We are constantly talking about all of these people in this country who are dying from medical errors. According to a recent publication, it is the third leading cause of death in the US. But who is doing all this killing, because it's certainly not me, right? I haven't killed anyone because of any mistakes. But statistically, I have to be a part of this number. I made some little something somewhere, that when added up on a balance sheet, pushed someone from the "alive" column" into the "dead" column. But it's hard to know what to do about this, personally. As a system, there are lots of things that organizations do, like tracking and labeling, human factors engineering, checklists, etc. etc. But what can I do?

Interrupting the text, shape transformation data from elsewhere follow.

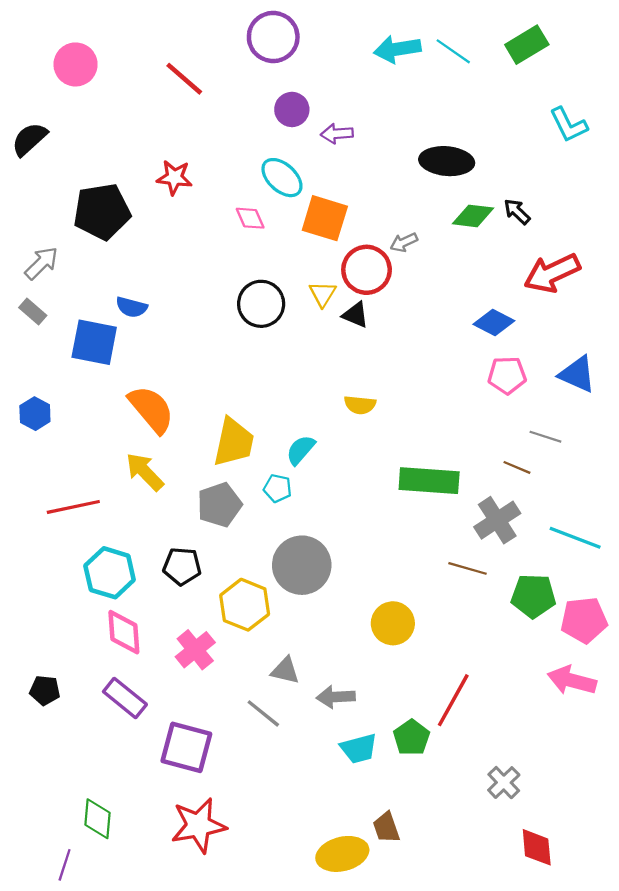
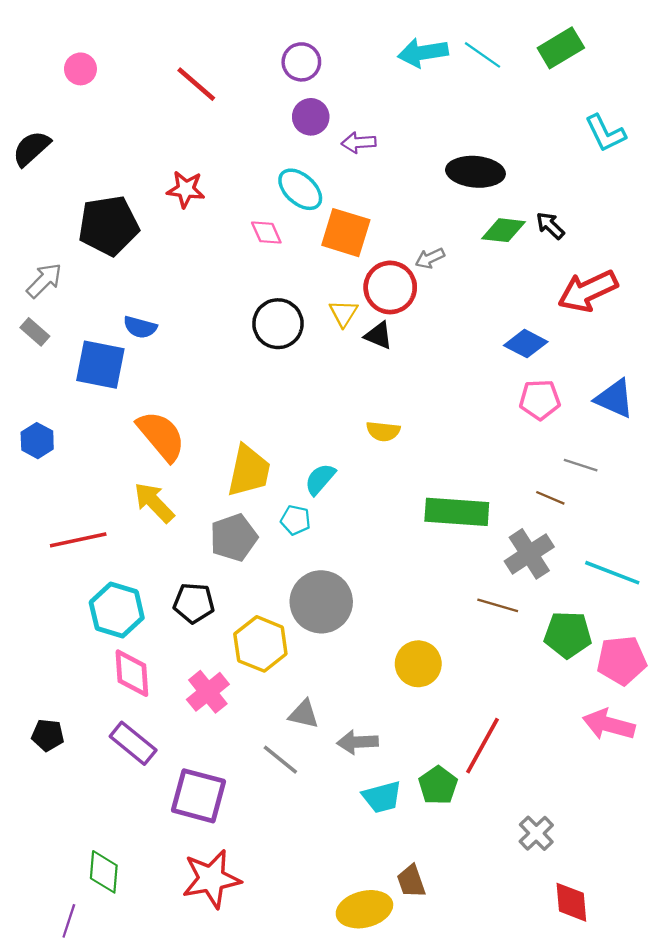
purple circle: (273, 37) -> (301, 62), moved, size x0.7
pink circle: (76, 64) -> (80, 69), size x0.7

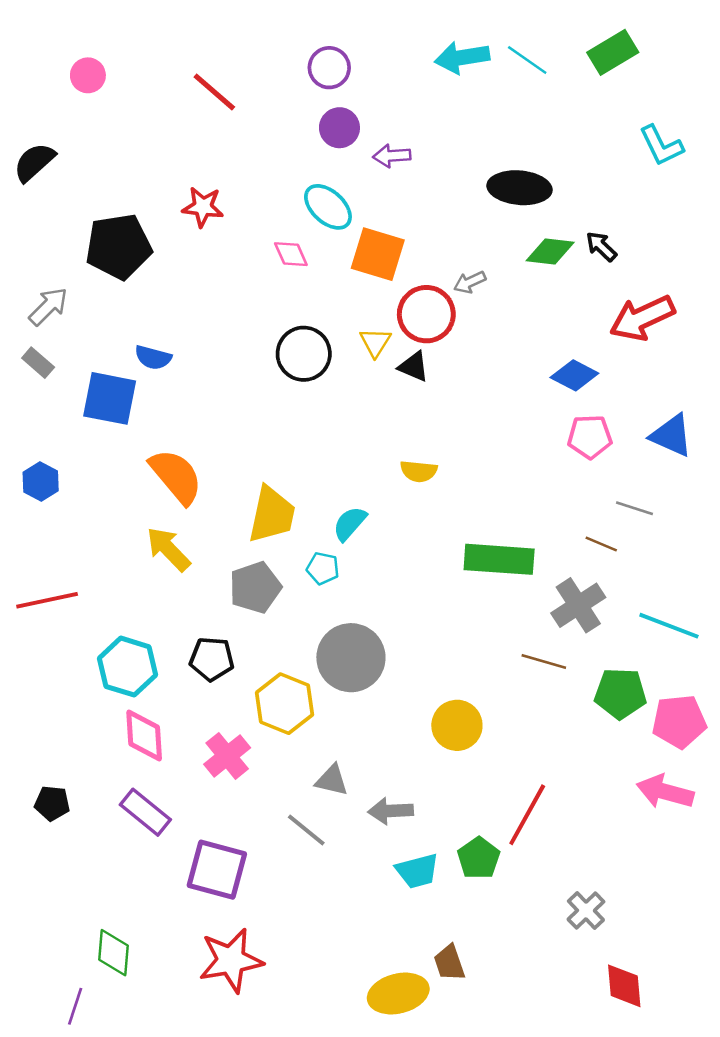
red line: (78, 540) -> (47, 600), moved

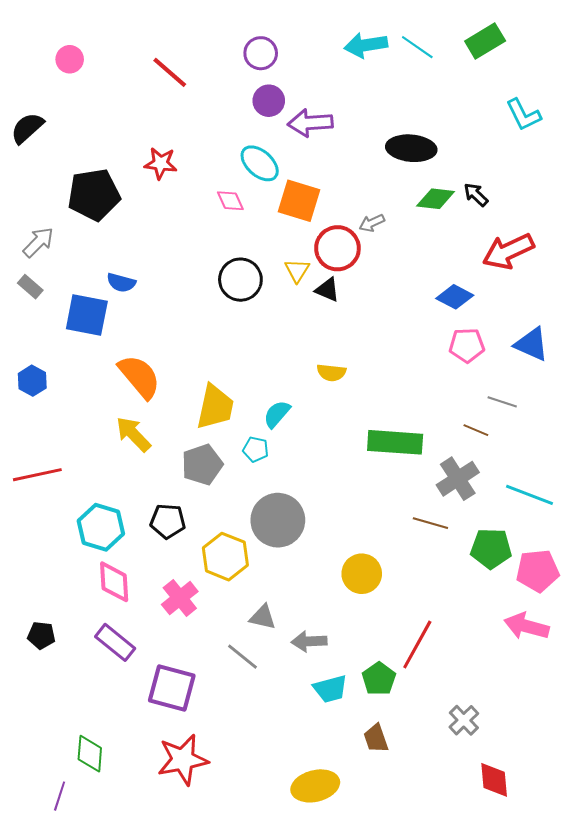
purple arrow: (392, 156) -> (310, 123), size x1.5
brown trapezoid: (449, 963) -> (376, 738), moved

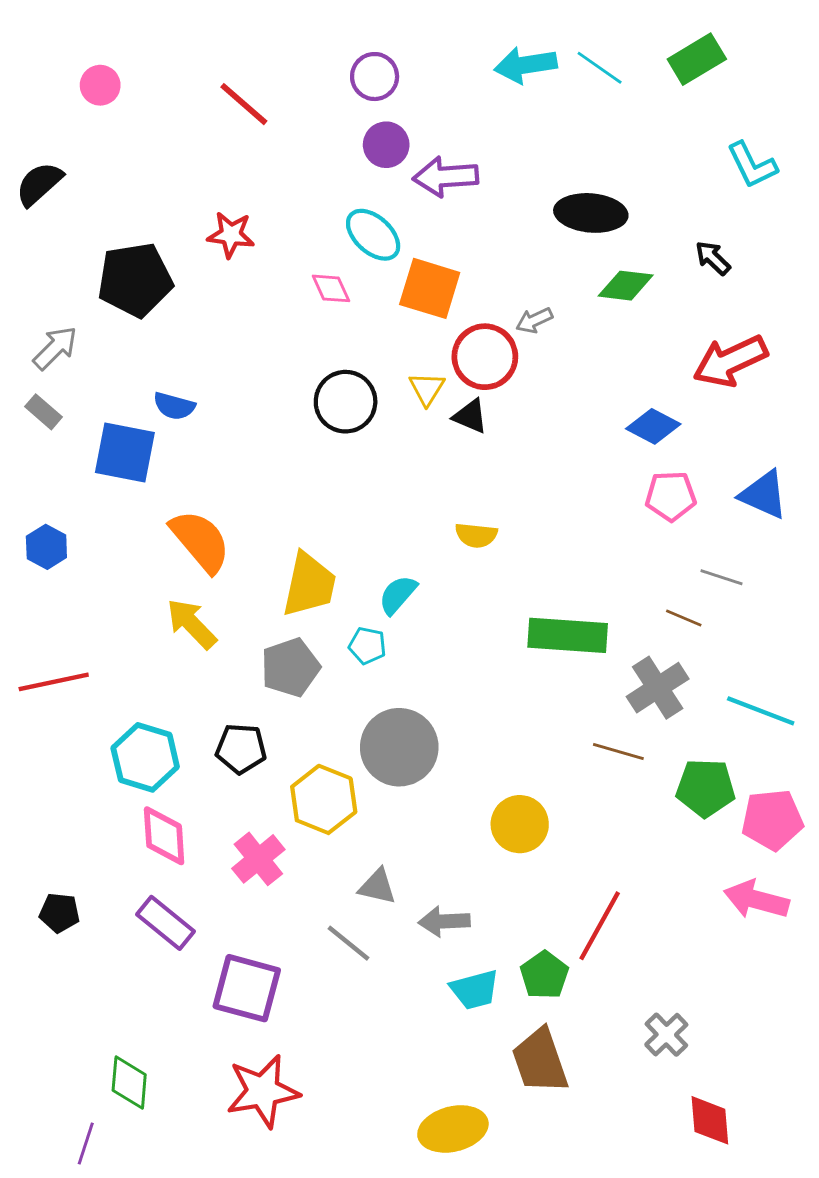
black arrow: (476, 195) -> (713, 258), moved
brown trapezoid: (376, 738) -> (540, 1061), size x1.6

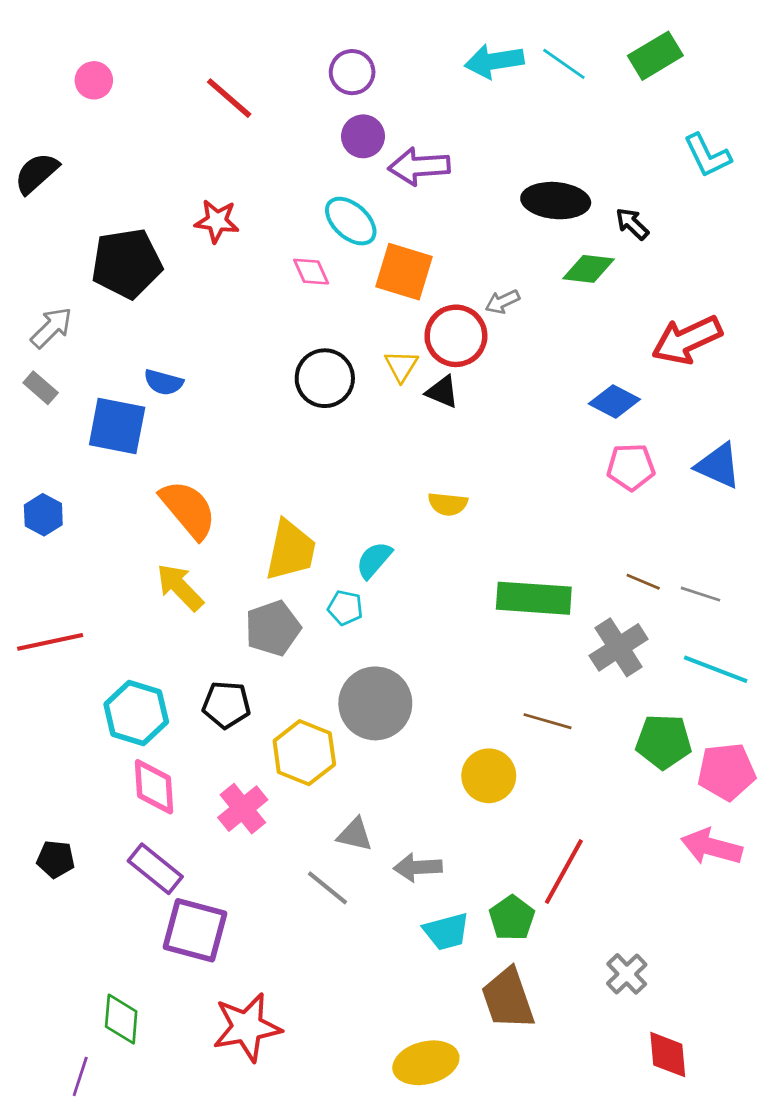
black arrow: (713, 258) -> (632, 224), moved
gray line: (721, 577) -> (701, 594), moved
brown line: (618, 752) -> (547, 721), moved
purple square: (247, 988) -> (195, 930), moved

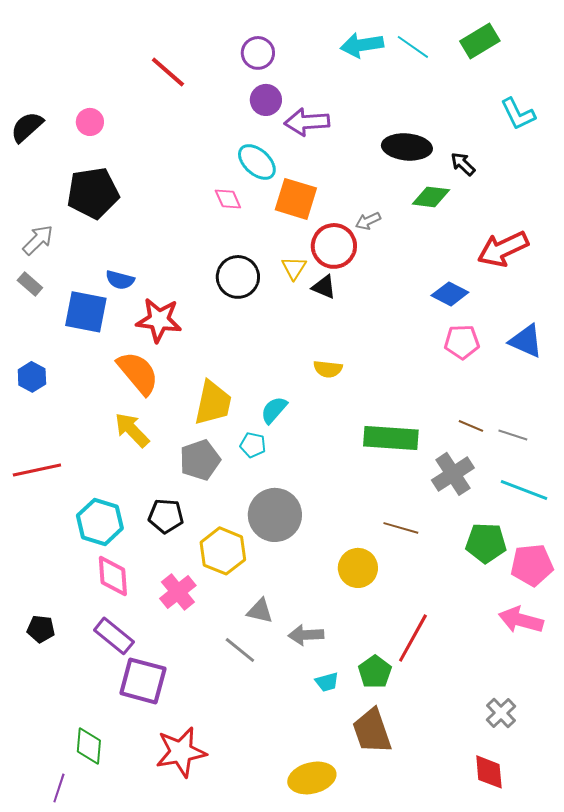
pink circle: (94, 80) -> (90, 122), moved
red star: (217, 221) -> (159, 320), moved, size x1.4
cyan trapezoid: (446, 932) -> (327, 682), size x0.7
gray cross: (627, 974) -> (501, 713), moved

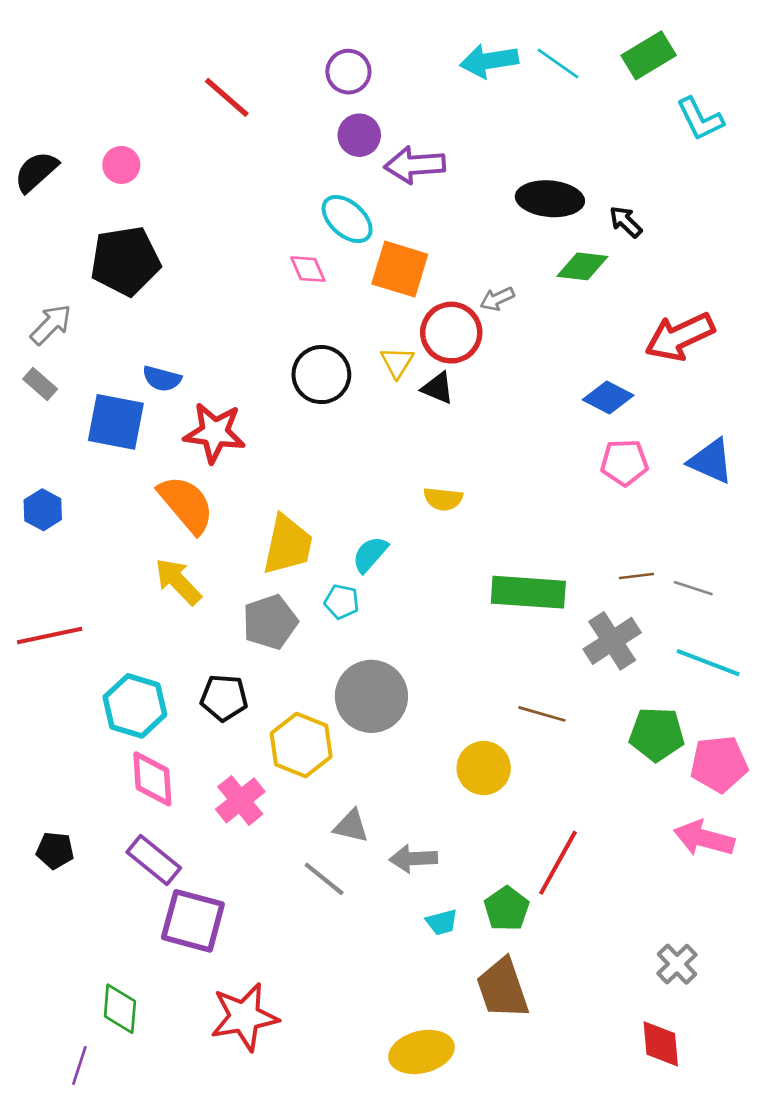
cyan L-shape: (518, 114) -> (700, 119), moved
brown line: (471, 426) -> (636, 576), turned -30

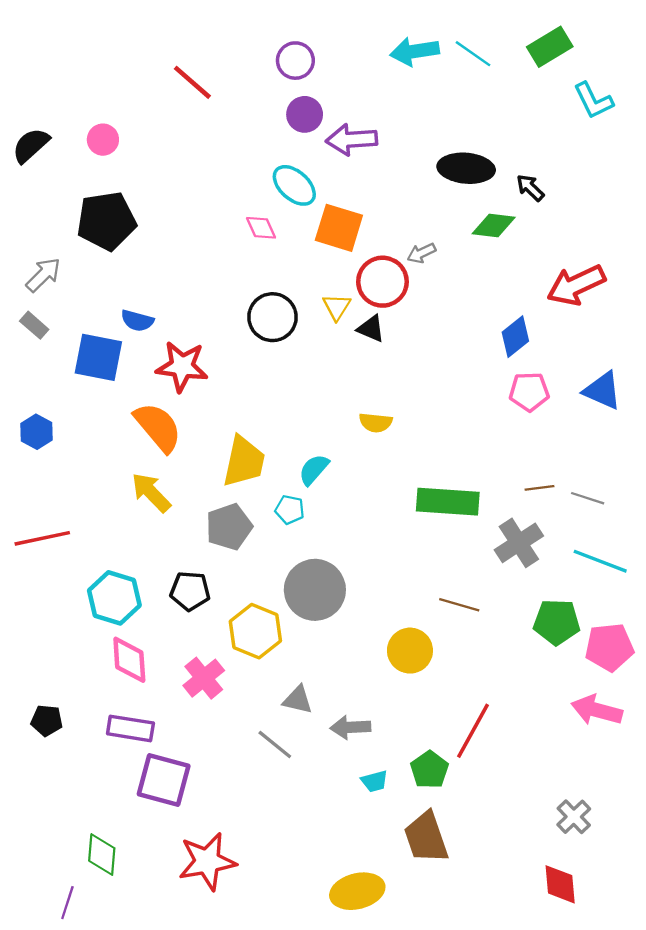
blue diamond: (608, 398) -> (515, 337), turned -66
purple rectangle: (154, 860) -> (130, 728), turned -30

In medicine, we talk a lot about "n=1" studies. In a research protocol, n is the number of participants in a study. The bigger the n, the more powerful the study to make a conclusion. But in practice, it is those n=1 studies that influence our behavior. I missed a cholangiocarcinoma whose only significant finding was a mildly elevated alkaline phosphatase. That was my only clue, and I dithered. And now, I'm suspicious of every alk phos elevation, constantly wary of missing this diagnosis. But it is a fairly uncommon cancer. I'll see tons of breast and colon and prostate and lung cancers in order to see one more cholangiocarcinoma. Of the 454 cancers found yearly per 100,000 population, cholangiocarcinoma makes up 1-2 total. There will be 452+ other cancers that I am going to see before I see another one. But here I am, fretting about a mildly elevated alk phos, wondering if I should get an MRCP.
A friend of mine described being a doctor as being continuously haunted by ghosts. There is always some ghost of a previous patient hanging over you, reminding you of your mistakes and failings. And it takes a fair bit of bravery to count up those ghosts and look for any patterns.